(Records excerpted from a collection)
....
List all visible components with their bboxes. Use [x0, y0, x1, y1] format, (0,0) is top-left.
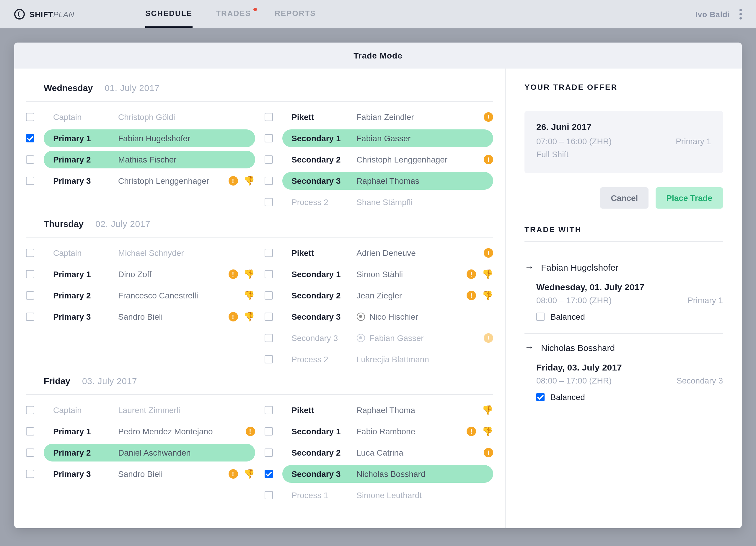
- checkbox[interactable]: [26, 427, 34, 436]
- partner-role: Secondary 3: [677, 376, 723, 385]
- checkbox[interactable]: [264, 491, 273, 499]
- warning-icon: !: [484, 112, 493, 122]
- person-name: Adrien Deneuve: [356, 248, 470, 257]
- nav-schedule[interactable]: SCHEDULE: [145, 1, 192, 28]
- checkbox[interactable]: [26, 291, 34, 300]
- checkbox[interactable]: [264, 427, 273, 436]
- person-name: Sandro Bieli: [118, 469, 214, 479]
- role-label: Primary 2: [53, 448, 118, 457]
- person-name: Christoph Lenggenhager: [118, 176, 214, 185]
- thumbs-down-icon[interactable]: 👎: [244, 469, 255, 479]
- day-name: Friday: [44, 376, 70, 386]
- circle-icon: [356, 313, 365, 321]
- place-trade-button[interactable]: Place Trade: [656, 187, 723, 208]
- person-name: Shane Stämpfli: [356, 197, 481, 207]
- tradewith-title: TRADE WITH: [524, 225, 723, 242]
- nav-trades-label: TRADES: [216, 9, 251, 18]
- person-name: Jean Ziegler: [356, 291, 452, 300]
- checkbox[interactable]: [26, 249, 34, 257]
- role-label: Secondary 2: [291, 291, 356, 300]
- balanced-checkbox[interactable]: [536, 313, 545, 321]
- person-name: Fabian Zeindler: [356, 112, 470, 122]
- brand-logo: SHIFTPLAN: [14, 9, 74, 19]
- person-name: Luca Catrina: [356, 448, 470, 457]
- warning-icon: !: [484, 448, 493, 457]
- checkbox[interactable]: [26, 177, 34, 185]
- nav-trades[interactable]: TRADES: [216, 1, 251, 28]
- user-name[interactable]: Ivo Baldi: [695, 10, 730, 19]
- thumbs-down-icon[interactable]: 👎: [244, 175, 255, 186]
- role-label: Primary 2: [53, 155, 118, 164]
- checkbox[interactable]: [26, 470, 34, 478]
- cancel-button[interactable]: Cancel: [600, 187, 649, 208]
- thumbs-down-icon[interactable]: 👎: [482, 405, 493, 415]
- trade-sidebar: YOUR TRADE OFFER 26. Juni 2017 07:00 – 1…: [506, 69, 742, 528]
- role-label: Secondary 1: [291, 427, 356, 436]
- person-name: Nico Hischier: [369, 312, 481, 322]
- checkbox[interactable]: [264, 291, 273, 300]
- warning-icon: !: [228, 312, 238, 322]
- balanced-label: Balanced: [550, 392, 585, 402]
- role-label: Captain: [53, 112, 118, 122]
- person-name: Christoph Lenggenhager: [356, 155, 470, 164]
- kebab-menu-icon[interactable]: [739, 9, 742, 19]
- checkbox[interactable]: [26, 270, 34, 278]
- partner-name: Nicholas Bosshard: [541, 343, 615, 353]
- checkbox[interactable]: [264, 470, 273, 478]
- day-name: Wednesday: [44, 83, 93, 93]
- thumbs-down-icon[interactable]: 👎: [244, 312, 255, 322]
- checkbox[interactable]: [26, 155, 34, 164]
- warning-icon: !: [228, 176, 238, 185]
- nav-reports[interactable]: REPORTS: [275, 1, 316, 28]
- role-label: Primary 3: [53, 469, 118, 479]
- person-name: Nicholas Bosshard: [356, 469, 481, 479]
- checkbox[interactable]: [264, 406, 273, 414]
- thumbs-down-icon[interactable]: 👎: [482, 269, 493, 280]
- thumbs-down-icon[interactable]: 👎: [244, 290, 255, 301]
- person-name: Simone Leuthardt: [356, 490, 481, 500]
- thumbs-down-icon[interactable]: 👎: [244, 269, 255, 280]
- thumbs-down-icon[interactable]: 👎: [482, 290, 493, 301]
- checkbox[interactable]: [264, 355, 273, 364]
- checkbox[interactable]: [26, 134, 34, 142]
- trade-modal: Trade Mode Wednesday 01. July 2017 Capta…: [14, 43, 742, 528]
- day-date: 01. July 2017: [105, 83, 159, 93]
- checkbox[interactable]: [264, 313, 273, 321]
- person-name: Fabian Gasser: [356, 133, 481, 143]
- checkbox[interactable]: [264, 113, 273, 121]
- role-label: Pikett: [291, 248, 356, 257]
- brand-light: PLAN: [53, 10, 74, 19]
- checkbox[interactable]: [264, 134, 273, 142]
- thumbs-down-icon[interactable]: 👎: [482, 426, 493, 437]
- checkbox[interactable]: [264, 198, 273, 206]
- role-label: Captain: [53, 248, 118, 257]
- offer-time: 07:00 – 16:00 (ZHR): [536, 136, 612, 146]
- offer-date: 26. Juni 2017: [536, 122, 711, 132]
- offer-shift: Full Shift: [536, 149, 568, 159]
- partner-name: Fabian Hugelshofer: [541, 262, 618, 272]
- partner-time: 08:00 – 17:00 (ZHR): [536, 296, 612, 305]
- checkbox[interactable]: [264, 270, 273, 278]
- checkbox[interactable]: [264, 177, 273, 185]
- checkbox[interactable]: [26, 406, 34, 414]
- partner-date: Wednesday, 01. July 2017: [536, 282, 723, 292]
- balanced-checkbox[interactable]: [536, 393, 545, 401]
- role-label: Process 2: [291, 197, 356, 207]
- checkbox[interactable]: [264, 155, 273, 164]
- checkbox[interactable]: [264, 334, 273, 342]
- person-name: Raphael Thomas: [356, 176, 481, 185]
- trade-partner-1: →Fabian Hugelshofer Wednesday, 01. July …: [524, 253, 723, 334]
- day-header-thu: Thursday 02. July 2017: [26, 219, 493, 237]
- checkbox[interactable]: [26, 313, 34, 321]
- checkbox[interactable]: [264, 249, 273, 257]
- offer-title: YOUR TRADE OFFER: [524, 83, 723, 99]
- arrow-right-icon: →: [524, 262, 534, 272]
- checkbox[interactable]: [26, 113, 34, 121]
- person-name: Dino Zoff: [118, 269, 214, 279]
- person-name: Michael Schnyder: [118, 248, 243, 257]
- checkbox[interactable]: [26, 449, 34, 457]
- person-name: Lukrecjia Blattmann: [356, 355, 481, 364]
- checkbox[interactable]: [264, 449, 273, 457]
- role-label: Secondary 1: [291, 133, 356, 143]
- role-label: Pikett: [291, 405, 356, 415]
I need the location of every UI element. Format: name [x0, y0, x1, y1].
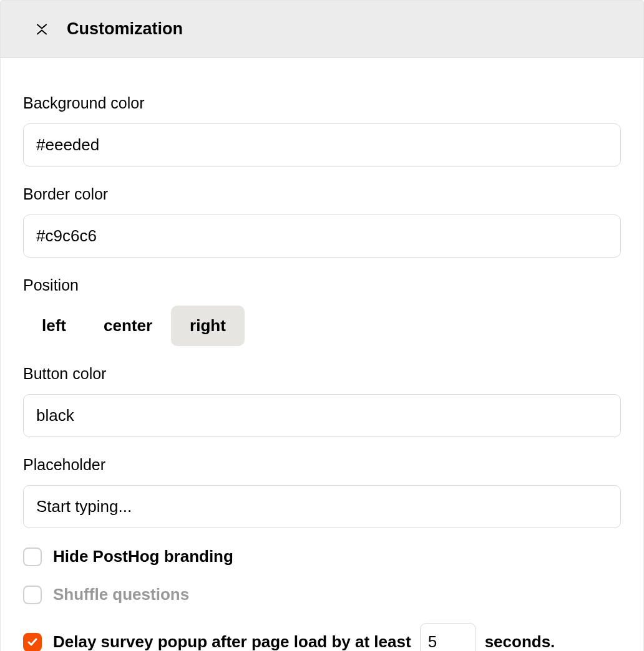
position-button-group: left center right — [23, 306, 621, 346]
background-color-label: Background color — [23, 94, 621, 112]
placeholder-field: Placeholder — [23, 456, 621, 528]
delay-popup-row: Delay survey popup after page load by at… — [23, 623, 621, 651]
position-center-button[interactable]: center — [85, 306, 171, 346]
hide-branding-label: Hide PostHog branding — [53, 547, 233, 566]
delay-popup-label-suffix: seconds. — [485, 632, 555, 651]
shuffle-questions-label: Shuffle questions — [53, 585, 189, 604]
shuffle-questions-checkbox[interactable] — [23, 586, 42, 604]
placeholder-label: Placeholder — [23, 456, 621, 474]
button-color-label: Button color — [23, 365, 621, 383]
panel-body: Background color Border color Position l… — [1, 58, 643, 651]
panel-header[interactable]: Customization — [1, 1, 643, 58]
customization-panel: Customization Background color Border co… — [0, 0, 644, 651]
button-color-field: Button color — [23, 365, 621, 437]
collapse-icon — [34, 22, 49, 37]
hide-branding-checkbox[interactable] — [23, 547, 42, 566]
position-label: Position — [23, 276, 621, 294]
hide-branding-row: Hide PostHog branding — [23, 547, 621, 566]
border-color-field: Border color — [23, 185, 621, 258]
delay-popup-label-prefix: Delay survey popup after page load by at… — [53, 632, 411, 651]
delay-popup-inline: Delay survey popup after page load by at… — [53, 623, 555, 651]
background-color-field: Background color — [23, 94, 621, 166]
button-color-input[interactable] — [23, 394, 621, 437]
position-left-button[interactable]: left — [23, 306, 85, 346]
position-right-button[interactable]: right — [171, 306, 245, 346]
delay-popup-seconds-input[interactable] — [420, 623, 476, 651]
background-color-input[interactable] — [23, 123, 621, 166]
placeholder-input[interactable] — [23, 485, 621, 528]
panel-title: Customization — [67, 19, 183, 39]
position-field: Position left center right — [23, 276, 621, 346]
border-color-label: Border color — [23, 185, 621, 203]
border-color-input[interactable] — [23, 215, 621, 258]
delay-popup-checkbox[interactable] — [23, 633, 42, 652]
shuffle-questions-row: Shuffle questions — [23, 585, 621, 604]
....
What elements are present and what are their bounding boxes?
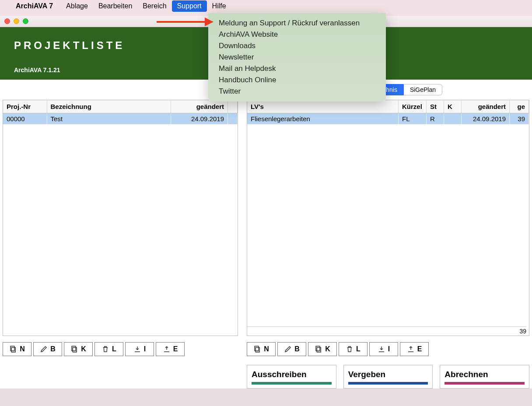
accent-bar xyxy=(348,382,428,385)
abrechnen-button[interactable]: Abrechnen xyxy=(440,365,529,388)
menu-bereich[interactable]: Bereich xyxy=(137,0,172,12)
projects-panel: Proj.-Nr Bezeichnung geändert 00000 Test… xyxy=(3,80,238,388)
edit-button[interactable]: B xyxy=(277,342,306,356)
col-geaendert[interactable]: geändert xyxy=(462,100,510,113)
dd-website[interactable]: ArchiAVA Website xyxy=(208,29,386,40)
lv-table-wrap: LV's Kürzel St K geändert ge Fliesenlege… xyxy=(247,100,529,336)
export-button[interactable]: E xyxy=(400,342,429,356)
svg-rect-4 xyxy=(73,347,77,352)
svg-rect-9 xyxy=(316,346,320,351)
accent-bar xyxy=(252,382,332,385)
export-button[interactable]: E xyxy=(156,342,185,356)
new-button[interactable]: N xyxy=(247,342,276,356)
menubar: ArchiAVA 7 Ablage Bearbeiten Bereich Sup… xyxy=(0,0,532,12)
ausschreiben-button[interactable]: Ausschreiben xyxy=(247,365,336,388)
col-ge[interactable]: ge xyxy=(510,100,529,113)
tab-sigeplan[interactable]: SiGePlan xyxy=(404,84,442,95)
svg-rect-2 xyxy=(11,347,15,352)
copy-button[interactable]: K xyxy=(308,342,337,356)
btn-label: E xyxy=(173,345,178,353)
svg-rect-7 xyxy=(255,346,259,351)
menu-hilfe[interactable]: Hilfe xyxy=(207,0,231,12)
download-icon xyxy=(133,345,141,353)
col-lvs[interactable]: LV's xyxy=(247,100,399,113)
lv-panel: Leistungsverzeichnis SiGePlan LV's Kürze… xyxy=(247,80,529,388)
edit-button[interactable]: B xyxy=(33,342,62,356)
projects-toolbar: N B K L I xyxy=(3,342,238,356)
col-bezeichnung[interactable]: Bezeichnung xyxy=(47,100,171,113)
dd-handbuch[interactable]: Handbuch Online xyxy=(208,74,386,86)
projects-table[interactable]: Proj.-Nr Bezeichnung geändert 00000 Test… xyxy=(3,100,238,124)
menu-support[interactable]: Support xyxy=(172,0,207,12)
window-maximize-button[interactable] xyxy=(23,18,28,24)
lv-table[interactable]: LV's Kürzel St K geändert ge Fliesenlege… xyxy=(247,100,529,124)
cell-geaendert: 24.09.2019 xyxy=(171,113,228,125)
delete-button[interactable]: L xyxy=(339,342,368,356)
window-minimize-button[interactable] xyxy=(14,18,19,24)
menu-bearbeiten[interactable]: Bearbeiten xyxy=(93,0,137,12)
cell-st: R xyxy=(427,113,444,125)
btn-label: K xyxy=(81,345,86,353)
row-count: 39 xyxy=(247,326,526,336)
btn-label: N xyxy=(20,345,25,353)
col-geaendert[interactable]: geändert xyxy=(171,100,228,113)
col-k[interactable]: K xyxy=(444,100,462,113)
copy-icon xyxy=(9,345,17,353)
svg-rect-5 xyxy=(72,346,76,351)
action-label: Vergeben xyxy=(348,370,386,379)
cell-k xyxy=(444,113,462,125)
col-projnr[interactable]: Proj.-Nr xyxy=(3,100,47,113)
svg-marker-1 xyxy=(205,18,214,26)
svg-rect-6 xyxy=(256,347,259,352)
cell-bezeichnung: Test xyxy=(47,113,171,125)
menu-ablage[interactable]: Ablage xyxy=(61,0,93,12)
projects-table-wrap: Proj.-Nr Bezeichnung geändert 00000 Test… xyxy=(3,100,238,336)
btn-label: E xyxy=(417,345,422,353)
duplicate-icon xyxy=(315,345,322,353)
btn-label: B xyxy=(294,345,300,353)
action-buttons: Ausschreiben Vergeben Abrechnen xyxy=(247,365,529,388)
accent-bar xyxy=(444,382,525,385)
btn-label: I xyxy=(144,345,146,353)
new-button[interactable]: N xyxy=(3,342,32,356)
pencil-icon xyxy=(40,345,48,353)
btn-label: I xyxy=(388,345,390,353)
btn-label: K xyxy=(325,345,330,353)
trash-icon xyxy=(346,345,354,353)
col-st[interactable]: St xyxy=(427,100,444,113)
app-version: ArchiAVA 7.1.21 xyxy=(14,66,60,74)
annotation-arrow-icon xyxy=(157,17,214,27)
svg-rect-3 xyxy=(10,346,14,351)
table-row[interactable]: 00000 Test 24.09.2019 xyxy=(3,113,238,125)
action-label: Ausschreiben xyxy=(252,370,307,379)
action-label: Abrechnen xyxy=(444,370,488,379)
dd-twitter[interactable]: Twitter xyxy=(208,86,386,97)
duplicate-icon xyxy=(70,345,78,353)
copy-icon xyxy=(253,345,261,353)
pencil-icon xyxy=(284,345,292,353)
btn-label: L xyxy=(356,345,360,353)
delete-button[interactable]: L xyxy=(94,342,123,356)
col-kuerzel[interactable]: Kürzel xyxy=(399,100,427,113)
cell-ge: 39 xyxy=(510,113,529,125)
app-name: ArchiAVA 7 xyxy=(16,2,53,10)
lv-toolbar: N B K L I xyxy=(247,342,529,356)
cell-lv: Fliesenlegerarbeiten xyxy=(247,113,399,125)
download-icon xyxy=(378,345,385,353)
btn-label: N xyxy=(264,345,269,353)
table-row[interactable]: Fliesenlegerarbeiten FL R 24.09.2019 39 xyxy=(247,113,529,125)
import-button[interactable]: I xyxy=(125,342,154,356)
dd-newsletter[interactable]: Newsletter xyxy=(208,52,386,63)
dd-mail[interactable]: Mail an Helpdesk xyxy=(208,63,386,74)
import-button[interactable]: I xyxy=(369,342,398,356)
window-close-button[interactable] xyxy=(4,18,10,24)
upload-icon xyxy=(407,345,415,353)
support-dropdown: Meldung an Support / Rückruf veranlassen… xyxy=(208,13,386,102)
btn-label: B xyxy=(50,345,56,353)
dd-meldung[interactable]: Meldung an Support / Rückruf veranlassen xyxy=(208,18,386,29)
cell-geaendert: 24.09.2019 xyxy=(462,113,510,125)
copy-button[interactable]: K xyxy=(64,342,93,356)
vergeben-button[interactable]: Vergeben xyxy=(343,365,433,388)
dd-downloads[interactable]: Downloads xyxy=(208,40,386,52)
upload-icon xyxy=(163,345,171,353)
....
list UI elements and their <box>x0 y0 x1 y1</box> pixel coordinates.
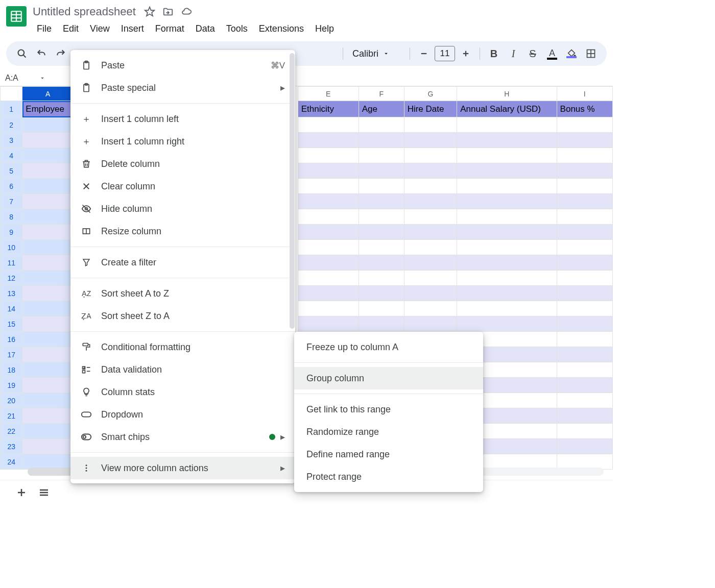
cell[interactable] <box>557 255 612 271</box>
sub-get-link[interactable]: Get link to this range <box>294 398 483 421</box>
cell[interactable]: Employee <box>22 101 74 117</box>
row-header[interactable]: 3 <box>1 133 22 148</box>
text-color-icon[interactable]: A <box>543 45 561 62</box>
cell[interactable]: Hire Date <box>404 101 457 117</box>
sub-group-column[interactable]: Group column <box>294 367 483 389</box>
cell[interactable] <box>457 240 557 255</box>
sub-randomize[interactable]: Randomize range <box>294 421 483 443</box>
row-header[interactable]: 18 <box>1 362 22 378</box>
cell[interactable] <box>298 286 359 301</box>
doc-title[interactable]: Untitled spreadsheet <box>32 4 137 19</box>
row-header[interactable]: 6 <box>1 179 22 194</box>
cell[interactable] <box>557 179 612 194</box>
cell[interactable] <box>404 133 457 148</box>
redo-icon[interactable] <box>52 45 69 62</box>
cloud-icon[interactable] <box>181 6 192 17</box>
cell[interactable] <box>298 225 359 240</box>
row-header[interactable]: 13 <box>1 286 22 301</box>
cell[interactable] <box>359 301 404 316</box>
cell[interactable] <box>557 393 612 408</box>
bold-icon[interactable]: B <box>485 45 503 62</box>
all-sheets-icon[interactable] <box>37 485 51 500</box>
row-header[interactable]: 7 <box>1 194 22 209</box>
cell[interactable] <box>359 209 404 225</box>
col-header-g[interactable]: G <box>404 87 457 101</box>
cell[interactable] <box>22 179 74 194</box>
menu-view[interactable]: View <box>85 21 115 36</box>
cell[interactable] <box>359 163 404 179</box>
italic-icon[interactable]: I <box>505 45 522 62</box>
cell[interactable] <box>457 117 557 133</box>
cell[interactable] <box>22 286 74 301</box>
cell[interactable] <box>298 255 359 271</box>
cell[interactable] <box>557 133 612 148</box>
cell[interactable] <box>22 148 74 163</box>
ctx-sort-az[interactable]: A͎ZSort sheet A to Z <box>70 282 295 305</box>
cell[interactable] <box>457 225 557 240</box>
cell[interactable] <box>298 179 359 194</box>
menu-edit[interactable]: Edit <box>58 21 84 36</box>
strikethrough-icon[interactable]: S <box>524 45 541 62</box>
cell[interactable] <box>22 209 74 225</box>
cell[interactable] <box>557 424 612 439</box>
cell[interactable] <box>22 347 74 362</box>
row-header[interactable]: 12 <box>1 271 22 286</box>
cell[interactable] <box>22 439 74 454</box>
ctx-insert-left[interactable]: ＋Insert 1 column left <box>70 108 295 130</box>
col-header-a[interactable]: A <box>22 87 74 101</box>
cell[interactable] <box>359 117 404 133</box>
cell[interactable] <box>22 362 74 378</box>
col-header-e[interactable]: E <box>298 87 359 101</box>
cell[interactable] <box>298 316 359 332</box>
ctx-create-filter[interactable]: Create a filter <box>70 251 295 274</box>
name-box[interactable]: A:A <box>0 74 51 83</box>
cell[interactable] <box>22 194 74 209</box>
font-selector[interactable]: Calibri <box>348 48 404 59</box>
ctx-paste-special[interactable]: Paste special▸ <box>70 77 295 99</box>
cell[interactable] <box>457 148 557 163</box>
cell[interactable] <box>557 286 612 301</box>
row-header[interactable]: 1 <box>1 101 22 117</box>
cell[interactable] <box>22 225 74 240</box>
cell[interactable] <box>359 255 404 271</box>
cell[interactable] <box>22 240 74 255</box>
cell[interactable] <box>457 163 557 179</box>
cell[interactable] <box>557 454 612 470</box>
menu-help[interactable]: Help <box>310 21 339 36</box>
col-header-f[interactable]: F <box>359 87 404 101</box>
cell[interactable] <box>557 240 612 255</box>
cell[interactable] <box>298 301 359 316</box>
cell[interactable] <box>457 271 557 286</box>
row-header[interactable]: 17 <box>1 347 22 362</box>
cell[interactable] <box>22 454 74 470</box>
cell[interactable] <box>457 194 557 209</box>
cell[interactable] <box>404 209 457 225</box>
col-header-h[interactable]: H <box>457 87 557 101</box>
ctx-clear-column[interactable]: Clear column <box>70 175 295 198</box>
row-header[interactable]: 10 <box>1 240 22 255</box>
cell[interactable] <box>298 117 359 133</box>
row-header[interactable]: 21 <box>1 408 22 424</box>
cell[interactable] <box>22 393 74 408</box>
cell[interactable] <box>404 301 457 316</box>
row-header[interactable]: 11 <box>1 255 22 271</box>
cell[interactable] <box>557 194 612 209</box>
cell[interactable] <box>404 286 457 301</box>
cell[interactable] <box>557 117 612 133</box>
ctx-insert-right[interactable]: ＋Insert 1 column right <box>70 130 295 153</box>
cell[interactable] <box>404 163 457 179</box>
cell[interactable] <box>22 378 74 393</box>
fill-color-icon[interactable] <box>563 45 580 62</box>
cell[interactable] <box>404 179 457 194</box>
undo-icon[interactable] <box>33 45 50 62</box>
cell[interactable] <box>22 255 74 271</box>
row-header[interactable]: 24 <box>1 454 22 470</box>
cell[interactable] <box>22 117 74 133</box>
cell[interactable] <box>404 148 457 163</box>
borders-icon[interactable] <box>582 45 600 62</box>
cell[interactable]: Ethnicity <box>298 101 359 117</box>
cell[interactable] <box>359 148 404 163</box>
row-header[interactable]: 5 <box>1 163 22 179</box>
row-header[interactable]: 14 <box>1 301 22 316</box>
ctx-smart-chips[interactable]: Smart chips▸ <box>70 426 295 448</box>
....
Check each line of the data above for the string "SiGePlan", and copy the ones that have it.

### Completed exercise
tab-sigeplan[interactable]: SiGePlan xyxy=(404,84,442,95)
lv-panel: Leistungsverzeichnis SiGePlan LV's Kürze… xyxy=(247,80,529,388)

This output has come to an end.